On Monday and Tuesday in District Court, Charles Edward Gibson, 23, Rashard Richards, 18 and Reagan Richards, 31, all of Charlottesville, each pled guilty to one count of conspiring to distribute and possess with the intent to distribute 280 grams or more of crack cocaine. The defendants each face a mandatory 10 year prison sentence and a maximum possible sentence of life in prison.
Also on Monday and Tuesday in District Court, Laura Ann Carson, 49, Rebecca Lee Brannock, 23, Montana Mawyer, 23 and Teressa Sims, 38, all of Charlottesville, each pled guilty to one count of conspiring to distribute and possess with the intent to distribute 28 grams or more of crack cocaine.
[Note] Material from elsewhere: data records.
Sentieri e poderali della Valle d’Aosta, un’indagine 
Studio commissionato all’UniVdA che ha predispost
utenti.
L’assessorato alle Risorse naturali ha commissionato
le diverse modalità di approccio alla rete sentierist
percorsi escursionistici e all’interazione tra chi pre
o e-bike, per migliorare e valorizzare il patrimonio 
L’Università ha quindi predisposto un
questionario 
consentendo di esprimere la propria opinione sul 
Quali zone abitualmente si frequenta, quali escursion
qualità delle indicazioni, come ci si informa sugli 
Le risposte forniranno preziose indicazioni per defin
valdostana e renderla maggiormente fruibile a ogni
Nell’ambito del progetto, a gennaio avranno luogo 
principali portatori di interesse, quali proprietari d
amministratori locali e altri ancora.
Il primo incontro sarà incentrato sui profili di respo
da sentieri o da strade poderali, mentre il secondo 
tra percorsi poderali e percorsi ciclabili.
Gibson and Rashard Richards face a mandatory 20 year sentence each face a mandatory 10 year prison sentence and a maximum possible sentence of life in prison, while Reagan Richards faces a 20 year mandatory prison term.
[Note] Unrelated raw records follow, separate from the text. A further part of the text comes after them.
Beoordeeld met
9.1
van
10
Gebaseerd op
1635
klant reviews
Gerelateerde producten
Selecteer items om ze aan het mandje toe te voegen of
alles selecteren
"The individuals in court today were responsible for bringing large amounts of crack cocaine into the Belmont neighborhood and distributing it throughout the City of Charlottesville and surrounding counties." United States Attorney Timothy J. Heaphy said today. “This case shows how drugs impact communities of all types and ensnare people at all levels of society. Those of us who work in law enforcement will continue to identify and apprehend those who profit from the sale of illegal drugs, wherever those people operate. We must also work to provide viable prevention and treatment programs to communities impacted by drugs. We must combine enforcement efforts with effective prevention if we are to successfully combat this persistent problem and achieve true community safety."
This week, the defendants admitted that between June 2010 and October 2011, their organization was responsible for distributing multiple kilograms of crack cocaine throughout the City of Charlottesville and surrounding counties.
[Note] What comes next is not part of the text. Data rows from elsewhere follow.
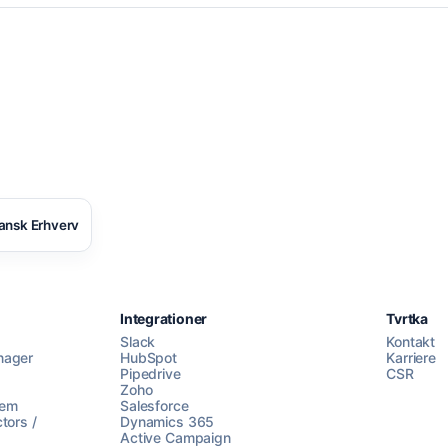
ansk Erhverv
Integrationer
Tvrtka
Slack
Kontakt
nager
HubSpot
Karriere
Pipedrive
CSR
Zoho
lem
Salesforce
tors /
Dynamics 365
Active Campaign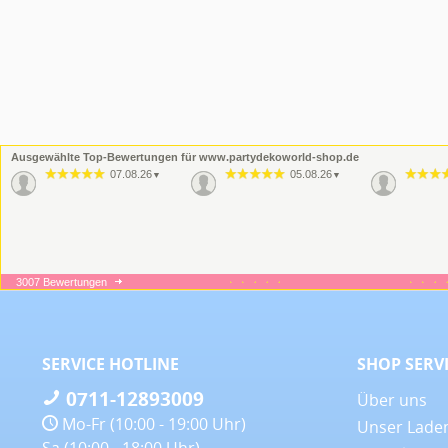
Ausgewählte Top-Bewertungen für www.partydekoworld-shop.de
07.08.26
05.08.26
▼
▼
3007 Bewertungen
16.06.26
09.06.26
▼
▼
Wie imme
Qualität
SERVICE HOTLINE
SHOP SERV
0711-12893009
Über uns
Mo-Fr (10:00 - 19:00 Uhr)
Unser Lade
Reagan Richards, the head of the conspiracy, had a highly organized distribution network. The conspiracy had a dedicated cell phone that customers knew to call when seeking to obtain crack cocaine. The females in the conspiracy were largely subordinates and oftentimes held drugs, drug proceeds and engaged in direct hand to hand sales themselves. Additionally, their residences were used as a base of operations and members of the conspiracy would often store drugs and drug proceeds at these locations.
The investigation of the case was conducted by police officers from the City of Charlottesville and the County of Albemarle working with the Jefferson Area Drug Task Force. Assistant United States Attorney Ron Huber and Special Assistant United States Attorneys Joe Platania and Elliott Casey are prosecuting the case for the United States.